I am 22 and 1/2 years young and 58 days away from graduating college. I work as an intern at a great company in my hometown that has offered me a full time position right after graduation. I care deeply for my friends and family and am a very involved Aunt. I enjoy making crafts, going to concerts, watching documentaries on Netflix, organizing my Pinterest boards, and spoiling my little nephew with ice cream and presents. The number one thing that makes me happy is making other people happy. Knowing all of this, no one would suspect that I turn into a horrendous person when I drink alcohol.
On October 2013 I moved into my own apartment, and for the first time had a new found sense of independence. I had turned 21 in August and had begun going out to bars a few times a week.
I loved having small parties and having friends over all of the time to drink. For the first time, I could drink however much I wanted and not worry about my parents or worry about having to drive anywhere.
I believe at this point, my tolerance to alcohol started to rapidly develop.
The first time that I had an “incident”(as I will refer to it) was in January of 2013 after drinking probably 8 Bud Light Platinums as well as taking shots, I felt an uncontrollable anger within me. For absolutely no reason… I was furious. So who did I take it out on? The person that I love the most, my (now ex) boyfriend.
I didn’t chose to feel like that and nothing had to provoked me to feel that way. I also didn’t choose to take it out on him. It was all happening as if something else was controlling me.
As with every “incident”, I blacked out, only slightly remembering yelling and attempting to be physical and violent.
Why would I do such a thing to the person that I thought was the one for me?
For the longest time, I thought that this was just a weird accident. I kept thinking I could figure it out and control it. I did things such as not mixing alcohols, then not drinking liquor, then not going out to the bars. Every time, I thought that I had fixed it and figured it out.
The “incidents” were spaced out just enough that it always seemed to be a surprise to me when it happened.
These incidents happened about every two months and would start once I got “home” for the night.
Come September 2013, I began to realize that I was drinking every day… I wasn’t getting drunk every day, but I was drinking every single day. As the fall progressed, I was slowly realizing that I couldn’t just drink a forty and I couldn’t just drink a 6 pack. I always craved more. I would stay up until 2 a.m. drinking when I had homework to do and had to be at school or work at 9 a.m. because I craved more alcohol.
Since my “incidents” happened about once every two months, I didn’t think that the way I drank was a problem.
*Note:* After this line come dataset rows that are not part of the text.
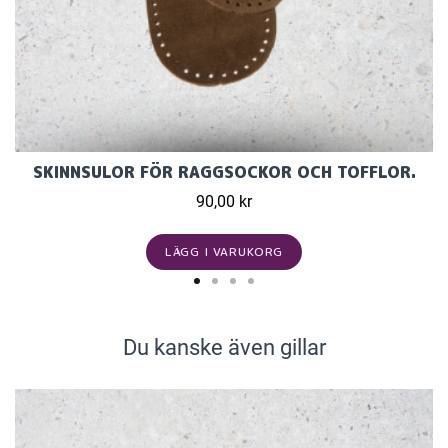
SKINNSULOR FÖR RAGGSOCKOR OCH TOFFLOR.
90,00 kr
LÄGG I VARUKORG
Du kanske även gillar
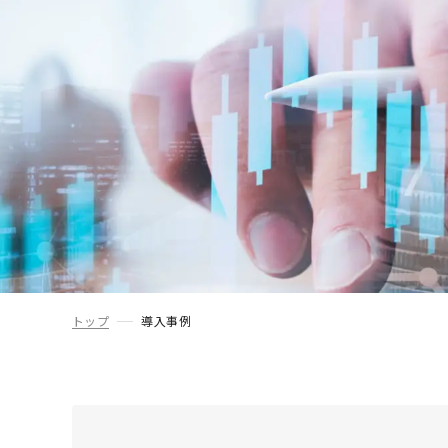
トップ
導入事例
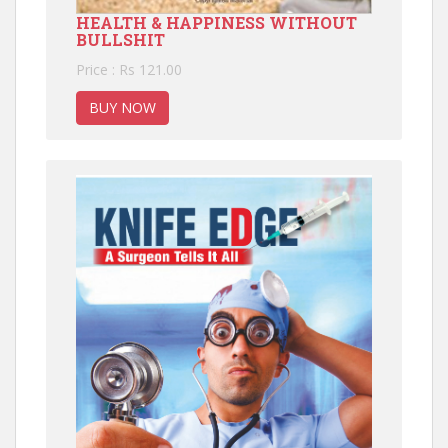
HEALTH & HAPPINESS WITHOUT
BULLSHIT
Price : Rs 121.00
BUY NOW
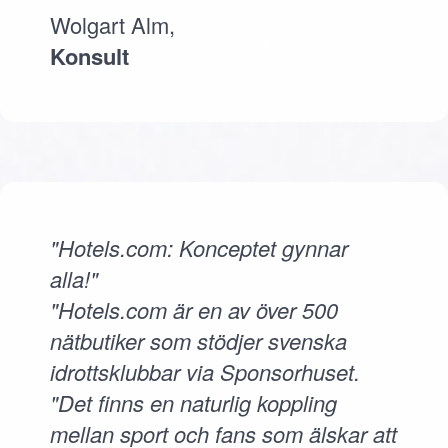
Wolgart Alm,
Konsult
"Hotels.com: Konceptet gynnar
alla!"
"Hotels.com är en av över 500
nätbutiker som stödjer svenska
idrottsklubbar via Sponsorhuset.
"Det finns en naturlig koppling
mellan sport och fans som älskar att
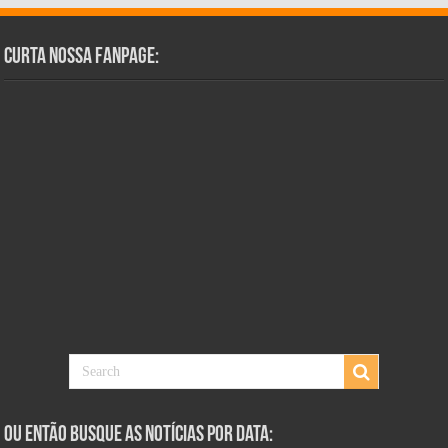
Curta Nossa Fanpage:
Ou Então Busque as Notícias Por Data:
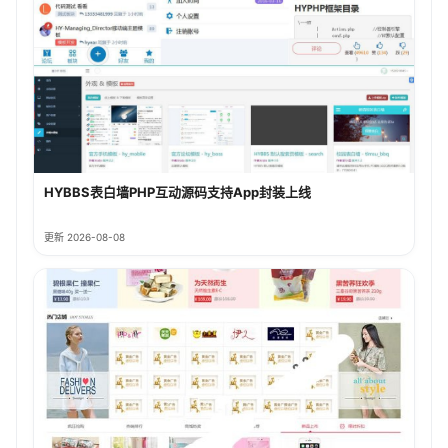
HYBBS表白墙PHP互动源码支持App封装上线
更新 2026-08-08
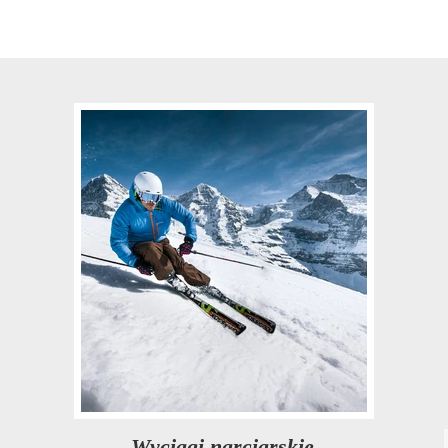
Wyciągi narciarskie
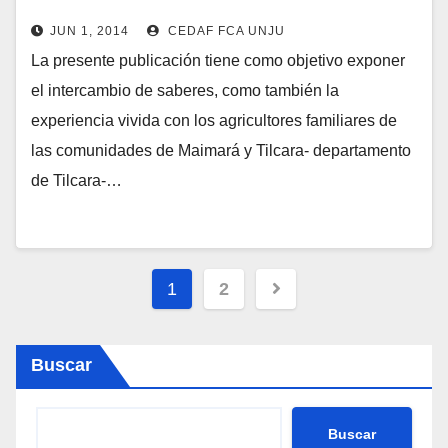
MERMELADAS
JUN 1, 2014
CEDAF FCA UNJU
La presente publicación tiene como objetivo exponer
el intercambio de saberes, como también la
experiencia vivida con los agricultores familiares de
las comunidades de Maimará y Tilcara- departamento
de Tilcara-…
Paginación
1
2
de
entradas
Buscar
Buscar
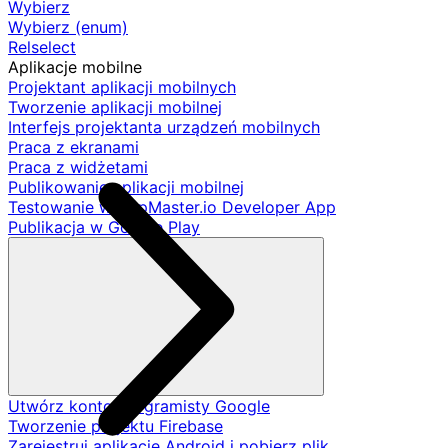
Wybierz
Wybierz (enum)
Relselect
Aplikacje mobilne
Projektant aplikacji mobilnych
Tworzenie aplikacji mobilnej
Interfejs projektanta urządzeń mobilnych
Praca z ekranami
Praca z widżetami
Publikowanie aplikacji mobilnej
Testowanie w AppMaster.io Developer App
Publikacja w Google Play
Utwórz konto programisty Google
Tworzenie projektu Firebase
Zarejestruj aplikację Android i pobierz plik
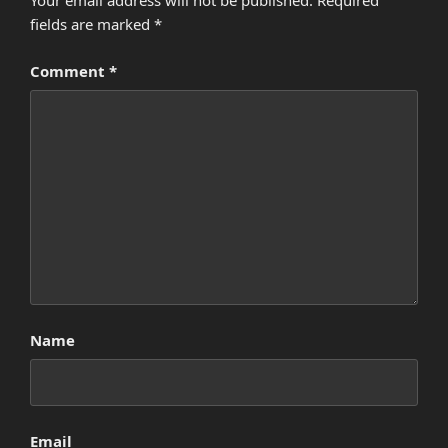
Your email address will not be published.
Required
fields are marked
*
Comment
*
Name
Email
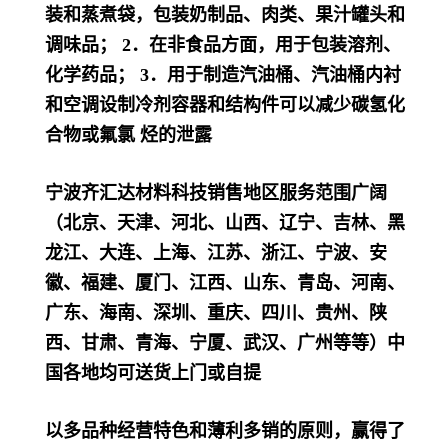
装和蒸煮袋，包装奶制品、肉类、果汁罐头和
调味品； 2．在非食品方面，用于包装溶剂、
化学药品； 3．用于制造汽油桶、汽油桶内衬
和空调设制冷剂容器和结构件可以减少碳氢化
合物或氟氯 烃的泄露
宁波齐汇达材料科技销售地区服务范围广阔
（北京、天津、河北、山西、辽宁、吉林、黑
龙江、大连、上海、江苏、浙江、宁波、安
徽、福建、厦门、江西、山东、青岛、河南、
广东、海南、深圳、重庆、四川、贵州、陕
西、甘肃、青海、宁厦、武汉、广州等等）中
国各地均可送货上门或自提
以多品种经营特色和薄利多销的原则，赢得了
On February 13, 2014 I celebrated Valentines Day with my boyfriend of a year and a half
(not including the 6 months we had been together before making it official). It was fabulous. We made a big dinner together and cuddled up all evening watching movies and talking. He got me a diamond candle, a card, candies and two CDs (I loved that he always gave CDs as gifts because he is so into music). I was madly in love with him.
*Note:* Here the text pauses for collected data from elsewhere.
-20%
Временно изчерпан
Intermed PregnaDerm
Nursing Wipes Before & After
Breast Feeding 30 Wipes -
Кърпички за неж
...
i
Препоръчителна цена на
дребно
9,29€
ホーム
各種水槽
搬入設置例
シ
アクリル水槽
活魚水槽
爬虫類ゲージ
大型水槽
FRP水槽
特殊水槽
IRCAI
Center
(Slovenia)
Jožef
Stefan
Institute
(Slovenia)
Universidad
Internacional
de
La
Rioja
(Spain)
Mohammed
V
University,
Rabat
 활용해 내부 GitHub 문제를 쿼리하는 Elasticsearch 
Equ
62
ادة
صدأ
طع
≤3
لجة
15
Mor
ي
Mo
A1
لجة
But on the night of February 15th, 2014 I had another “incident”. Like always, I was blacked out, so I don’t remember 96% of what happened.
When I woke up in the morning and saw the disastrous state of his room, I knew that I had done it again.
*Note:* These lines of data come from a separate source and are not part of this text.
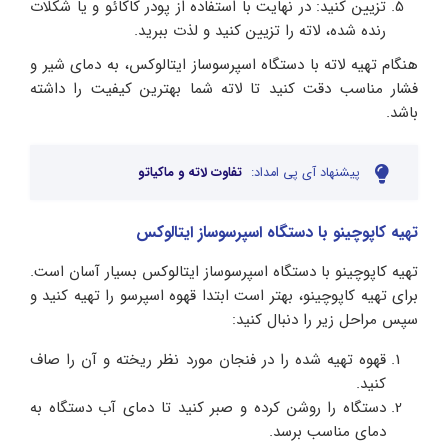
تزیین کنید: در نهایت با استفاده از پودر کاکائو و یا شکلات
رنده شده، لاته را تزیین کنید و لذت ببرید.
هنگام تهیه لاته با دستگاه اسپرسوساز ایتالوکس، به دمای شیر و
فشار مناسب دقت کنید تا لاته شما بهترین کیفیت را داشته
باشد.
پیشنهاد آی پی امداد:
تفاوت لاته و ماکیاتو
تهیه کاپوچینو با دستگاه اسپرسوساز ایتالوکس
تهیه کاپوچینو با دستگاه اسپرسوساز ایتالوکس بسیار آسان است.
برای تهیه کاپوچینو، بهتر است ابتدا قهوه اسپرسو را تهیه کنید و
سپس مراحل زیر را دنبال کنید:
قهوه تهیه شده را در فنجان مورد نظر ریخته و آن را صاف
کنید.
دستگاه را روشن کرده و صبر کنید تا دمای آب دستگاه به
دمای مناسب برسد.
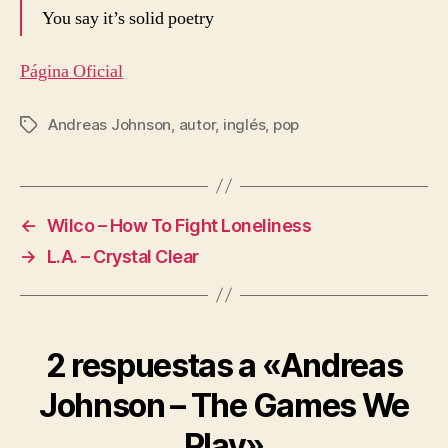
You say it’s solid poetry
Página Oficial
Andreas Johnson
,
autor
,
inglés
,
pop
Etiquetas
←
Wilco – How To Fight Loneliness
→
L.A. – Crystal Clear
2 respuestas a «Andreas
Johnson – The Games We
Play»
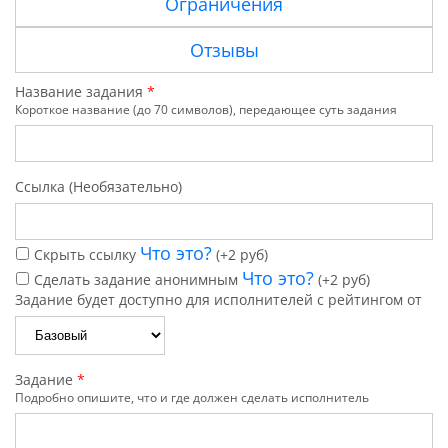
Ограничения
Отзывы
Название задания
*
Короткое название (до 70 символов), передающее суть задания
Ссылка (Необязательно)
Что это?
Скрыть ссылку
(+2 руб)
Что это?
Сделать задание анонимным
(+2 руб)
Задание будет доступно для исполнителей с рейтингом от
Задание
*
Подробно опишите, что и где должен сделать исполнитель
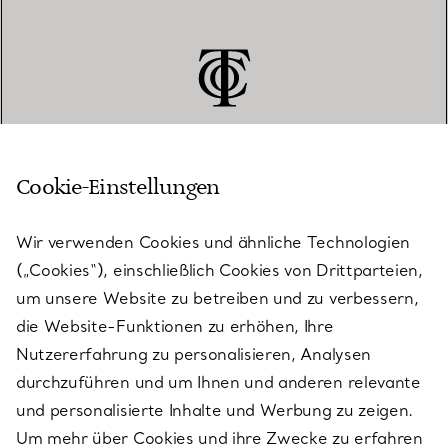
Cookie-Einstellungen
KUNDENSERVICE
Wir verwenden Cookies und ähnliche Technologien
(„Cookies“), einschließlich Cookies von Drittparteien,
SERVICES
um unsere Website zu betreiben und zu verbessern,
die Website-Funktionen zu erhöhen, Ihre
Nutzererfahrung zu personalisieren, Analysen
ÜBER TIFFANY & CO.
durchzuführen und um Ihnen und anderen relevante
und personalisierte Inhalte und Werbung zu zeigen.
Um mehr über Cookies und ihre Zwecke zu erfahren
RECHTLICHE HINWEISE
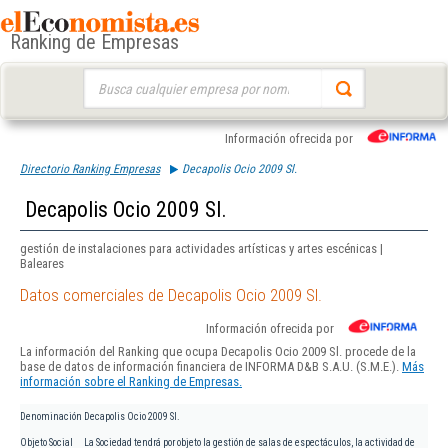
Ranking de Empresas
Buscar:
Información ofrecida por
Directorio Ranking Empresas
Decapolis Ocio 2009 Sl.
Decapolis Ocio 2009 Sl.
gestión de instalaciones para actividades artísticas y artes escénicas |
Baleares
Datos comerciales de Decapolis Ocio 2009 Sl.
Información ofrecida por
La información del Ranking que ocupa Decapolis Ocio 2009 Sl. procede de la
base de datos de información financiera de INFORMA D&B S.A.U. (S.M.E.).
Más
información sobre el Ranking de Empresas.
Denominación
Decapolis Ocio 2009 Sl.
Objeto Social
La Sociedad tendrá por objeto la gestión de salas de espectáculos, la actividad de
That morning he told me he couldn’t do it anymore and broke up with me.
I can’t describe the feeling of having such a wonderful relationship (other than when I would have my incidents, which I could never remember), and couldn’t have asked for a better boyfriend, so to be done with our relationship felt out of the blue to me.
He had sent me texts just days before saying “I love you baby Mollz.”& “I want you baby why don’t you stay with me tonight.” I was in shock and couldn’t believe that this had happened. All I could think about was how happy we were a mere 48 hours before and how my actions had completely altered our relationship.
After watching all of that happiness disappear in the blink of an eye, I realized just how big of a wake up call this was for me, a sign that I HAD to change.
As I look back, I feel like I should have realized earlier that this was something I couldn’t control, but I always thought that I had figured it out and my boyfriend always trusted me when I said I wouldn’t do it again.
However after the breakup I learned that I didn’t ever have it figured out and that I was never in control.
It is now time for me to stop making excuses and start making changes.
“The consequences of the choices you make can change your life in the blink of an eye, be sure of what you do before you do it, sometimes it can’t be undone.”
This will be my record of my journey in making my life better by choice… not by chance.